We tore apart (again) the area around the Vancouver Island Gas spur, to allow for better scenery work, then built the trackboard down to the depot.

And then we built a bridge!

A fair bit of thought (and purchases) went into engineering and building this movable bit of benchwork, primarily because I vowed after hitting my head on a duckunder at CMT, that I would never have to bend over to get into the basement. Though there is a major crawl to get into the dispatcher’s desk, the rest of the operating session crew should never have to bend over to access any of the trackage. Anyhow, after much deliberation, we decided on a lift-up bridge rather than a swing bridge as originally intended for the access to points south of the Nanaimo depot. Lots of measuring, cutting, routing and then plenty of glue (of two types – the regular yellow carpenter’s glue and a polyurethane glue) were used to bond the wood and metal together.
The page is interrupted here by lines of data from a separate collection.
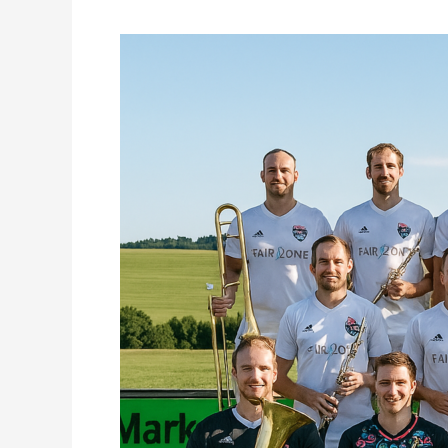
Pauken,
Trompeten
und
5
Buden.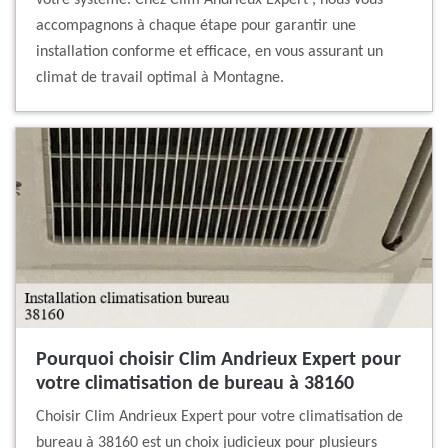
votre système. Chez Clim Andrieux Expert , nous vous
accompagnons à chaque étape pour garantir une
installation conforme et efficace, en vous assurant un
climat de travail optimal à Montagne.
Pourquoi choisir Clim Andrieux Expert pour
votre climatisation de bureau à 38160
Choisir Clim Andrieux Expert pour votre climatisation de
bureau à 38160 est un choix judicieux pour plusieurs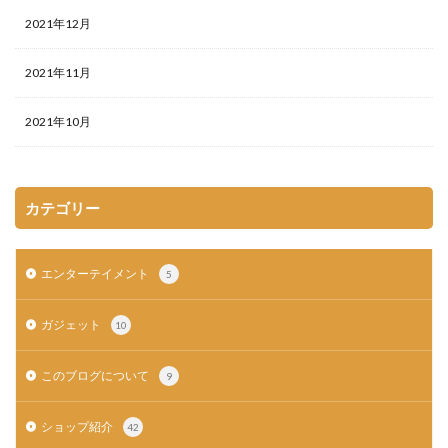
2021年12月
2021年11月
2021年10月
カテゴリー
エンターテイメント
5
ガジェット
10
このブログについて
9
ショップ紹介
42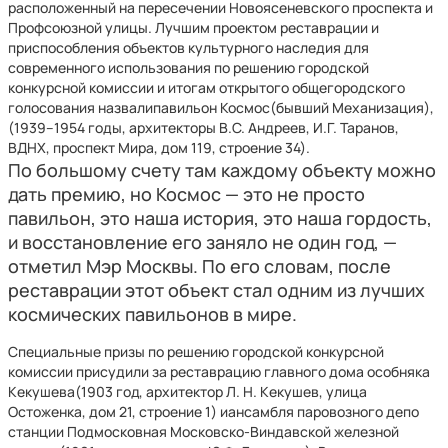
расположенный на пересечении Новоясеневского проспекта и
Профсоюзной улицы. Лучшим проектом реставрации и
приспособления объектов культурного наследия для
современного использования по решению городской
конкурсной комиссии и итогам открытого общегородского
голосования назвалипавильон Космос(бывший Механизация),
(1939–1954 годы, архитекторы В.С. Андреев, И.Г. Таранов,
ВДНХ, проспект Мира, дом 119, строение 34).
По большому счету там каждому объекту можно
дать премию, но Космос — это не просто
павильон, это наша история, это наша гордость,
и восстановление его заняло не один год, —
отметил Мэр Москвы. По его словам, после
реставрации этот объект стал одним из лучших
космических павильонов в мире.
Специальные призы по решению городской конкурсной
комиссии присудили за реставрацию главного дома особняка
Кекушева(1903 год, архитектор Л. Н. Кекушев, улица
Остоженка, дом 21, строение 1) иансамбля паровозного депо
станции Подмосковная Московско-Виндавской железной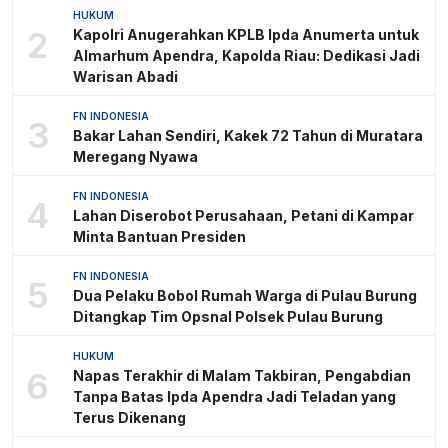
HUKUM
2
Kapolri Anugerahkan KPLB Ipda Anumerta untuk
Almarhum Apendra, Kapolda Riau: Dedikasi Jadi
Warisan Abadi
FN INDONESIA
3
Bakar Lahan Sendiri, Kakek 72 Tahun di Muratara
Meregang Nyawa
FN INDONESIA
4
Lahan Diserobot Perusahaan, Petani di Kampar
Minta Bantuan Presiden
FN INDONESIA
5
Dua Pelaku Bobol Rumah Warga di Pulau Burung
Ditangkap Tim Opsnal Polsek Pulau Burung
HUKUM
6
Napas Terakhir di Malam Takbiran, Pengabdian
Tanpa Batas Ipda Apendra Jadi Teladan yang
Terus Dikenang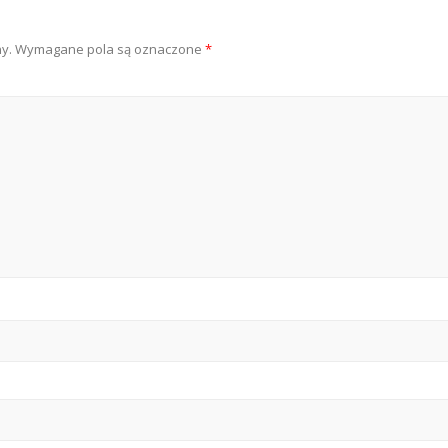
y.
Wymagane pola są oznaczone
*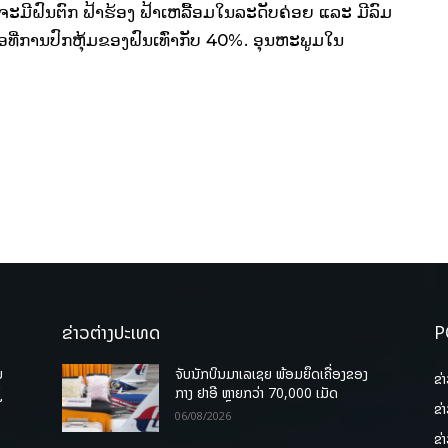
ຈະມີຝົນຕົກ ຟ້າຮ້ອງ ຟ້າເຫລື້ອມໃນລະດັບຄ່ອຍ ແລະ ມີລົມ
້ອທີ່ການປົກຫຸ້ມຂອງຝົນເທົ່າກັບ 40%. ອຸນຫະພູມໃນ
ຂ່າວຕ່າງປະເທດ
P
ບ
ຈັບນັກບິນມາເລເຊຍ ພ້ອມຍຶດເຄື່ອງຂອງ
ຂ່
່
ກາງ ຢາອີ ຫຼາຍກວ່າ 70,000 ເມັດ
ຂ່
06/08/2026
ຂ່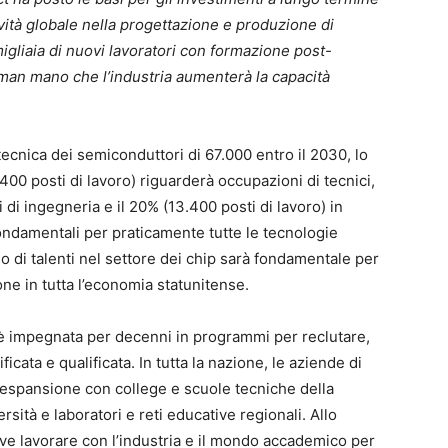
ività globale nella progettazione e produzione di
igliaia di nuovi lavoratori con formazione post-
 man mano che l’industria aumenterà la capacità
 tecnica dei semiconduttori di 67.000 entro il 2030, lo
.400 posti di lavoro) riguarderà occupazioni di tecnici,
 di ingegneria e il 20% (13.400 posti di lavoro) in
ondamentali per praticamente tutte le tecnologie
rio di talenti nel settore dei chip sarà fondamentale per
one in tutta l’economia statunitense.
 è impegnata per decenni in programmi per reclutare,
cata e qualificata. In tutta la nazione, le aziende di
n espansione con college e scuole tecniche della
ità e laboratori e reti educative regionali. Allo
eve lavorare con l’industria e il mondo accademico per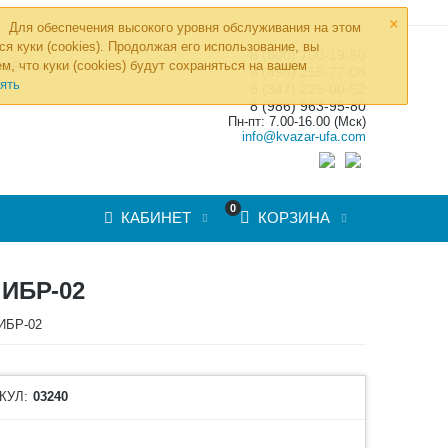
×
Для обеспечения высокого уровня обслуживания на этом
ся куки (cookies). Продолжая его использование, вы
8 (800) 700-19-50
»
м, что куки (cookies) будут сохраняться на вашем
ТОВ
8 (495) 255-77-08
ять
8 (347) 225-00-52
8 (986) 963-95-80
Пн-пт: 7.00-16.00 (Мск)
info@kvazar-ufa.com
0
КАБИНЕТ
КОРЗИНА
ИБР-02
ИБР-02
КУЛ:
03240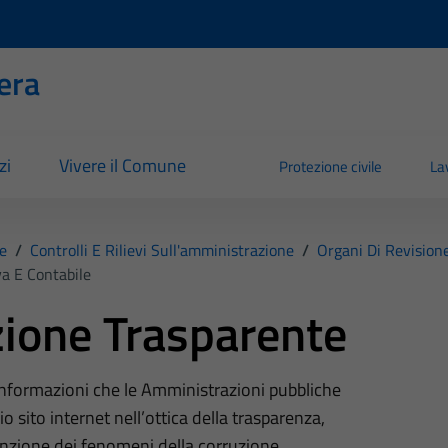
era
zi
Vivere il Comune
Protezione civile
La
e
/
Controlli E Rilievi Sull'amministrazione
/
Organi Di Revision
a E Contabile
ione Trasparente
 informazioni che le Amministrazioni pubbliche
o sito internet nell’ottica della trasparenza,
nzione dei fenomeni della corruzione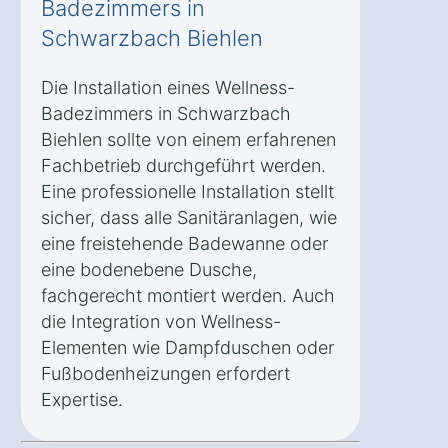
Badezimmers in
Schwarzbach Biehlen
Die Installation eines Wellness-
Badezimmers in Schwarzbach
Biehlen sollte von einem erfahrenen
Fachbetrieb durchgeführt werden.
Eine professionelle Installation stellt
sicher, dass alle Sanitäranlagen, wie
eine freistehende Badewanne oder
eine bodenebene Dusche,
fachgerecht montiert werden. Auch
die Integration von Wellness-
Elementen wie Dampfduschen oder
Fußbodenheizungen erfordert
Expertise.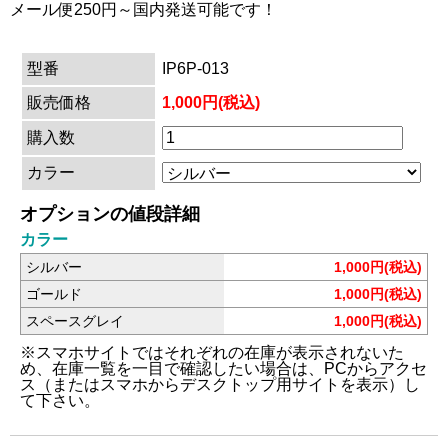
メール便250円～国内発送可能です！
型番
IP6P-013
販売価格
1,000円(税込)
購入数
カラー
オプションの値段詳細
カラー
シルバー
1,000円(税込)
ゴールド
1,000円(税込)
スペースグレイ
1,000円(税込)
※スマホサイトではそれぞれの在庫が表示されないた
め、在庫一覧を一目で確認したい場合は、PCからアクセ
ス（またはスマホからデスクトップ用サイトを表示）し
て下さい。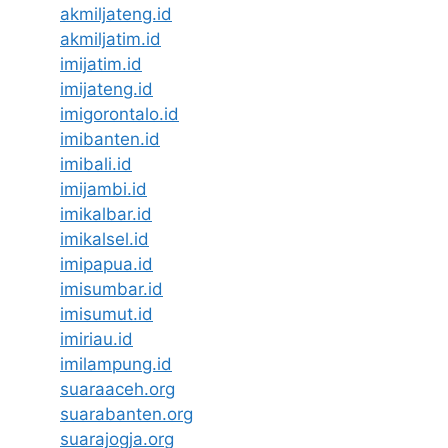
akmiljateng.id
akmiljatim.id
imijatim.id
imijateng.id
imigorontalo.id
imibanten.id
imibali.id
imijambi.id
imikalbar.id
imikalsel.id
imipapua.id
imisumbar.id
imisumut.id
imiriau.id
imilampung.id
suaraaceh.org
suarabanten.org
suarajogja.org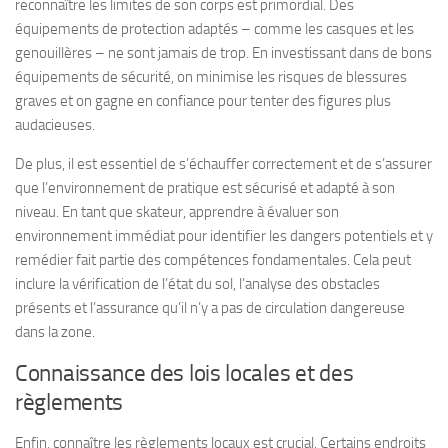
reconnaître les limites de son corps est primordial. Des
équipements de protection adaptés – comme les casques et les
genouillères – ne sont jamais de trop. En investissant dans de bons
équipements de sécurité, on minimise les risques de blessures
graves et on gagne en confiance pour tenter des figures plus
audacieuses.
De plus, il est essentiel de s’échauffer correctement et de s’assurer
que l’environnement de pratique est sécurisé et adapté à son
niveau. En tant que skateur, apprendre à évaluer son
environnement immédiat pour identifier les dangers potentiels et y
remédier fait partie des compétences fondamentales. Cela peut
inclure la vérification de l’état du sol, l’analyse des obstacles
présents et l’assurance qu’il n’y a pas de circulation dangereuse
dans la zone.
Connaissance des lois locales et des
règlements
Enfin, connaître les règlements locaux est crucial. Certains endroits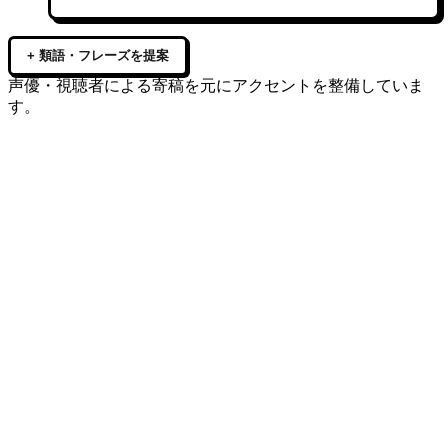
+ 類語・フレーズを提案
声優・視聴者による寄稿を元にアクセントを整備していま
す。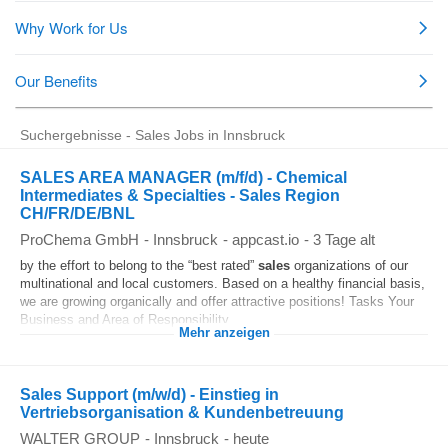
Suchergebnisse - Sales Jobs in Innsbruck
SALES AREA MANAGER (m/f/d) - Chemical
Intermediates & Specialties - Sales Region
CH/FR/DE/BNL
ProChema GmbH
-
Innsbruck
-
appcast.io
-
3 Tage alt
by the effort to belong to the “best rated”
sales
organizations of our
multinational and local customers. Based on a healthy financial basis,
we are growing organically and offer attractive positions! Tasks Your
Business and Area of Responsibility...
Mehr anzeigen
Sales Support (m/w/d) - Einstieg in
Vertriebsorganisation & Kundenbetreuung
WALTER GROUP
-
Innsbruck
-
heute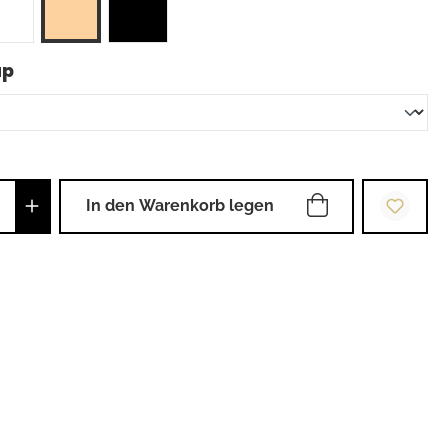
auswählen
up
Anzahl: Gib den gewünschten Wert ein od
In den Warenkorb legen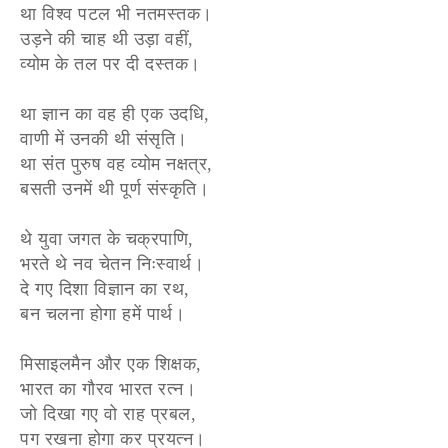
था विश्व पटल भी नतमस्तक।
उड़ने की चाह थी उड़ा वहीं,
व्योम के तल पर दी दस्तक।
था ज्ञान का वह ही एक उदधि,
वाणी में उनकी थी संसृति।
था संत पुरुष वह व्योम नक्षत्र,
बसती उनमें थी पूर्ण संस्कृति।
थे युवा जगत के चक्रपाणि,
भरते थे नव चेतन निःस्वार्थ।
दे गए दिशा विज्ञान का रथ,
बन चलना होगा हमें पार्थ।
मिसाइलमैन और एक शिक्षक,
भारत का गौरव भारत रत्न।
जो दिखा गए वो राह प्रबल,
पग रखना होगा कर प्रयत्न।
Here’s the bridge in the closed position:


And in the open position:


Yes, I know I need to install a doorstop or some such device to prevent the drywall from getting dinged too badly, but the hinges do assist in ensuring the bridge won’t fall down unattended, and provides some assistance in lifting it. It’s still very much a manual process to open or close, but it’s nowhere near as much work as it would be if there was no spring in the hinges.

I’m still needing something in the way of an alignment pin to keep a lateral alignment certainty but the brass latches on the underside make sure the vertical transition stays as it should.

We also need to get cork and track laid, but it’ll likely be after SUPERTRAIN before that happens owing to the time needed to build two curved #8 turnouts, two #7 straights and two #6’s for the trackage needed up to the bridge.

I should also really get the wiring finished for the lower helix and the rest of Courtenay yard too… Lots to do for sure before the next major bit of benchwork: the Staging Yard!


The past few weekends, and a Good (progress) Friday!

So I’ve been busy, and to be honest, not terribly inspired to write about the progress made on the layout.

But progress has definitely been made! A few weeks ago, I did a fair bit more wiring work to the Courtenay site, and we can (in theory) run trains all the way to the depot in Courtenay…. Which is good for the dayliner, but not for the Courtenay turn which needs access to all trackage in the town to do what it needs to do. That will come in time.

But more importantly…

We have benchwork into Nanaimo! Cam, Dan and I worked over the past couple weekends to get benchwork built and this past (Good) Friday, Cam and I got track boards installed south to Vancouver Island Gas. This spur is rather interesting because of … Well, here’s a picture that explains it all:


Cam and I have also worked out a solution for the bridge across the aisle to the staging yard. Instead of being a lift-out or a swing bridge, we decided on something more resembling a bascule bridge. It’ll swing up to vertical over the fridge, and the best part, we’re using self-closing hinges. The weight of the bridge will keep the pressure light when the bridge is down, but assist in raising it and will also ensure it stays open when it’s up. Of course, given the fact we need to incorporate a grade along the line to the VI Gas spur means we’ll need to incorporate some mechanism to keep rolling stock from going to the great abyss if it’s not connected to a locomotive!